Special Issue Information

Dear Colleagues,

Renewable hydrogen plays a critical role in the current energy transition, and can facilitate the decarbonization and defossilization of hard-to-abate sectors, such as the industrial, power, transportation and residential sectors. Governments worldwide are implementing ambitious policies to support the establishment of hydrogen technologies, whereas numerous projects and investments are dedicated to this field. This momentum is accelerating the cost and efficiency improvements across the complete renewable hydrogen value chain. However, significant research and advancements in the hydrogen production, storage, transportation and utilization infrastructure is still necessary for the widespread adoption and derisking of hydrogen technologies.

This Special Issue invites original research papers that cover a wide range of topics in the renewable hydrogen value chain, such as advanced production methods, innovative storage/transportation technologies and novel utilization applications. Authors are also encouraged to submit review papers that summarize the state-of-the-art and recent progress in these fields.
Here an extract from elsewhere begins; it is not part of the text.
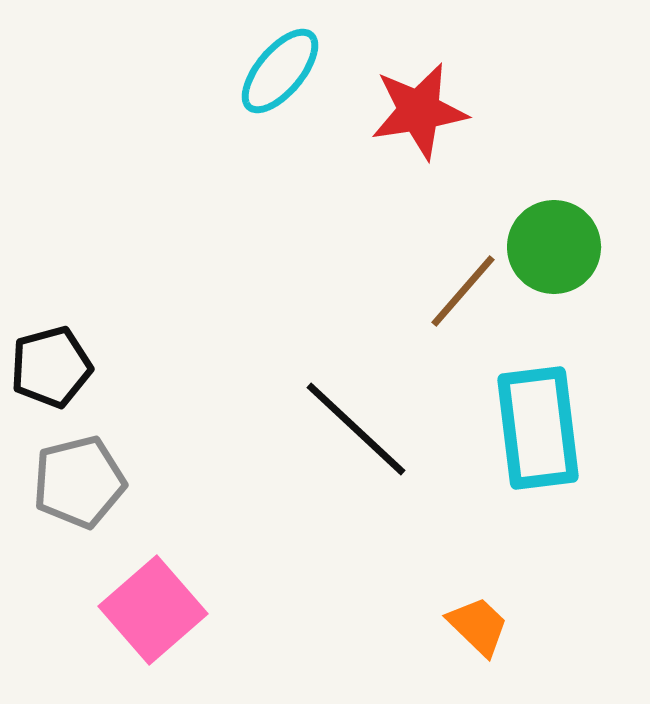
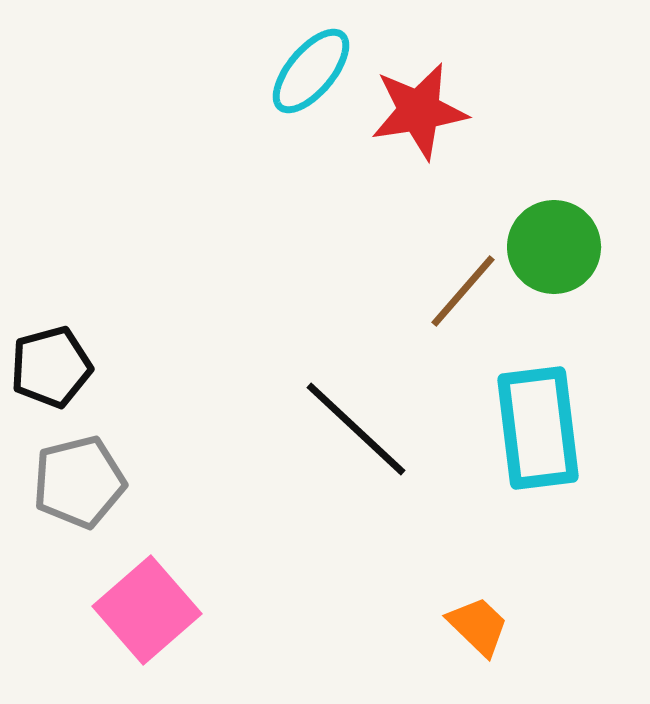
cyan ellipse: moved 31 px right
pink square: moved 6 px left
We look forward to receiving your submissions.

Dr. Kyriakos Panopoulos
Dr. Michael Bampaou
Guest Editors

Manuscript Submission Information

Manuscripts should be submitted online at www.mdpi.com by registering and logging in to this website. Once you are registered, click here to go to the submission form. Manuscripts can be submitted until the deadline. All submissions that pass pre-check are peer-reviewed. Accepted papers will be published continuously in the journal (as soon as accepted) and will be listed together on the special issue website. Research articles, review articles as well as short communications are invited. For planned papers, a title and short abstract (about 100 words) can be sent to the Editorial Office for announcement on this website.

Submitted manuscripts should not have been published previously, nor be under consideration for publication elsewhere (except conference proceedings papers). All manuscripts are thoroughly refereed through a single-blind peer-review process. A guide for authors and other relevant information for submission of manuscripts is available on the Instructions for Authors page. Energies is an international peer-reviewed open access semimonthly journal published by MDPI.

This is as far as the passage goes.